This is a super quick and easy recipe for vegan potato fritters (hash browns) with herby cashew cream cheese dip and garlic mushrooms! These potato pancakes are simple to prepare, so delicious and perfect for a savory breakfast, lunch or dinner!
Peel and grate the potatoes. Then, wrap the potato mixture into a clean kitchen towel and squeeze well to remove as much liquid as you can.
Combine the squeezed potatoes with the remaining ingredients and season to taste.
Heat the oil in a pan. Using a spoon, place heaps of the potato mixture into the pan and press them flat gently. Fry the potato fritters on each side for about 3-5 minutes until golden brown and crispy.
Cashew Herb Dip
Soak the cashews for at least 4 hours (or boil them 15 minutes) in water. Then drain off the soaking water, rinse the cashews with fresh water and drain well.

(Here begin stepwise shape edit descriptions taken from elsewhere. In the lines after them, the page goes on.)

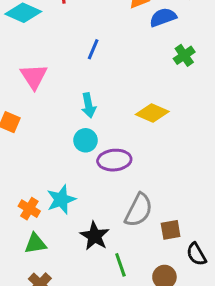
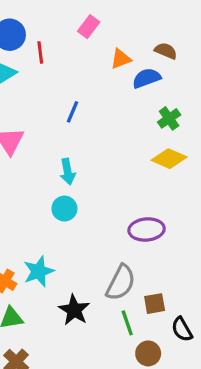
yellow diamond: (152, 113) -> (169, 159), moved
purple ellipse: (114, 160) -> (147, 229), moved
green line: (120, 265) -> (127, 323), moved

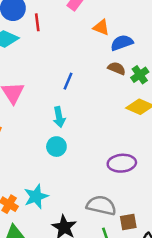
brown semicircle: (166, 51) -> (117, 68), moved
orange triangle: (121, 59) -> (101, 27), turned 42
blue line: (72, 112) -> (68, 81), moved
gray semicircle: (121, 283) -> (101, 205), turned -104

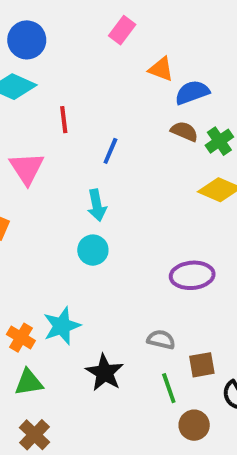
red line: (37, 22) -> (64, 120), moved
gray semicircle: (101, 205) -> (161, 340), size x0.6

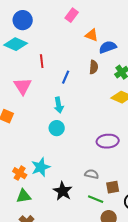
brown semicircle: (184, 131) -> (94, 67), moved, turned 72
green line: (169, 388) -> (96, 199), turned -49

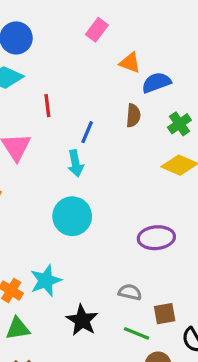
cyan arrow: (59, 105) -> (75, 163), moved
cyan circle: (57, 128) -> (72, 216), size x1.5

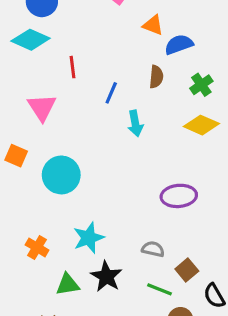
cyan arrow: (75, 163) -> (135, 123), moved
cyan circle: (72, 216) -> (61, 175), moved
cyan star: (46, 281) -> (89, 238), moved
brown square: (165, 314) -> (187, 270), turned -30
green triangle: (18, 328) -> (68, 285), moved

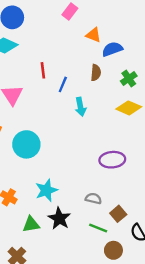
red line: (72, 67) -> (43, 70), moved

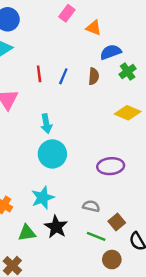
orange triangle: (93, 35) -> (94, 28), moved
green cross: (129, 79) -> (128, 71), moved
blue line: (63, 84) -> (63, 76), moved
cyan arrow: (81, 107) -> (46, 124), moved
cyan circle: (26, 144) -> (52, 154), moved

Add the soaked cashews along with the remaining ingredients to a blender and blend until smooth and creamy. Season to taste and add a bit of water, if needed until desired consistency.
Serve the potato fritters with the cashew dip and pan-fried garlic mushrooms. Garnish with fresh spring onions or serve with your favorite toppings.
Nutrition is calculated automatically and should be used as estimate.